If we keep chucking stuff and trading up simply because we can and just because deals on the new products are often tempting, we can't honestly claim in every aspect to be progressing

Informal sectors of recycling and repair have existed all over the world. Anywhere in India, repairs are the norm, whether it is heading to the neighbourhood tailor who, with his blue chalk marker and pedal sewing machine, has the talent to neatly mend the moth-eaten bits of your sweater, or the electrical repair man at the corner shop in some lane that no Google Map is equipped to take you to, who could diagnose and fix countless mixer-grinders. It requires a dedication to find this focused tribe of repair people and to give them your business. Getting stuff repaired also means keeping the repair people in business.

But if we keep throwing stuff and trading up simply because we can and just because deals on the new products are often tempting, we can't honestly claim in every aspect to be progressing. It can be easy to convince oneself that it's not worth the time, the exertion and often the cost of getting old stuff fixed. Some people are also especially big on convenience cost.

Paying, say, Dh40 ($11) to have someone repair a five-year-old spice grinder that cost Dh 99 ($27), plus the chore of taking it to the right place on your weekend, makes neither financial sense nor screams fun. And yet, having appliances or clothes or whatever else repaired rather than discarding them or buying new ones has always made sense – it should, ideally, be cheaper but whether or not it is, it is usually always better in an ethical sense, as fewer odd plastic bits and wires end up in landfills.

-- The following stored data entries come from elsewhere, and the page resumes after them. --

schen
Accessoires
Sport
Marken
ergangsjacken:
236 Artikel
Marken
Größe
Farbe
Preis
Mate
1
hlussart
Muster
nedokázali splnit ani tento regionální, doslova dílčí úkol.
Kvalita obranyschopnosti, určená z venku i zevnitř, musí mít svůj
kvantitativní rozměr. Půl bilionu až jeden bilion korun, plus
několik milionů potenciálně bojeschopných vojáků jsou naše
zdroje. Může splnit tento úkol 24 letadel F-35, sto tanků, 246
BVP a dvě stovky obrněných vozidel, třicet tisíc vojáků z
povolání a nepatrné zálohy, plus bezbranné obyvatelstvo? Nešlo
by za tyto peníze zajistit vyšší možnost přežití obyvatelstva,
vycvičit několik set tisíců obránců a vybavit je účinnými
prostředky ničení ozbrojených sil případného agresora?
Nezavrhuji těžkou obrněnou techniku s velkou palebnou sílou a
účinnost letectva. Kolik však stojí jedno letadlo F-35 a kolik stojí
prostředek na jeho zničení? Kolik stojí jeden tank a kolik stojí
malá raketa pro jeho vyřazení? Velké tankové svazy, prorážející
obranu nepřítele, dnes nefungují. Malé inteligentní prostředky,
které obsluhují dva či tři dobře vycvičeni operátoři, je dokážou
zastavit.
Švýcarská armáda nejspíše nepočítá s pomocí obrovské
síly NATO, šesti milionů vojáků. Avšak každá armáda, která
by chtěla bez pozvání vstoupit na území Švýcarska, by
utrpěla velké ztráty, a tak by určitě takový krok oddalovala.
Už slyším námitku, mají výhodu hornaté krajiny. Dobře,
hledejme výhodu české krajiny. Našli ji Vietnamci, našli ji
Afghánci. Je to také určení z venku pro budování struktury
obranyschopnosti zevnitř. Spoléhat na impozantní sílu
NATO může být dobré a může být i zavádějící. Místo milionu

In faster-paced lives though in the more developed world, it's easier and more convenient to look online and buy, say, a new spice grinder at one of the big sales or shopping festivals, like here in the UAE, rather than figure out where to take the broken one, how to get there and when to do this.

The access to and scheduling of repairs need to be made more popular as a way of life and not something one looks back on in a nostalgic way. The environmental benefits cannot be argued with, especially in a post-Cop28 world. But there is still a fair percentage of people for whom carbon footprints are not a pressing enough incentive.

As much as the logic behind doing our bit to save the planet is not new, neither is the satisfaction of the sheer effort made to get a rickety wheel of a suitcase repaired or a string of short-circuiting but otherwise very pretty fairy lights fixed (I spent a princely Dh5 [$1.36] on just that a couple of months ago and haven't been electrocuted since).

Being prudent with cash, channelling economically wiser forebears, instead of splashing money on an unnecessary new purchase ties in nicely with what one can do to be more in sync with almost every country's net zero goals and targets of lower emissions.

This sits well especially in a place like the UAE that has been taking several steps towards decarbonising, whether adopting policies that focus on developing a circular economy or decarbonising waste management. In recent great steps, Dubai eliminated single-use plastic bags on the first day of the year where Abu Dhabi had already done so in June 2022.

In championing a circular economy, more can perhaps be done to make more people aware of where in their cities to repair stuff, and if there were discounts on those sorts of transactions, it would beat any banners in shopfronts urging people to hurry and stock up on more things on sale.

Perhaps in coming around to a "fix-it" way of thinking, we can take a leaf out of the Viennese playbook.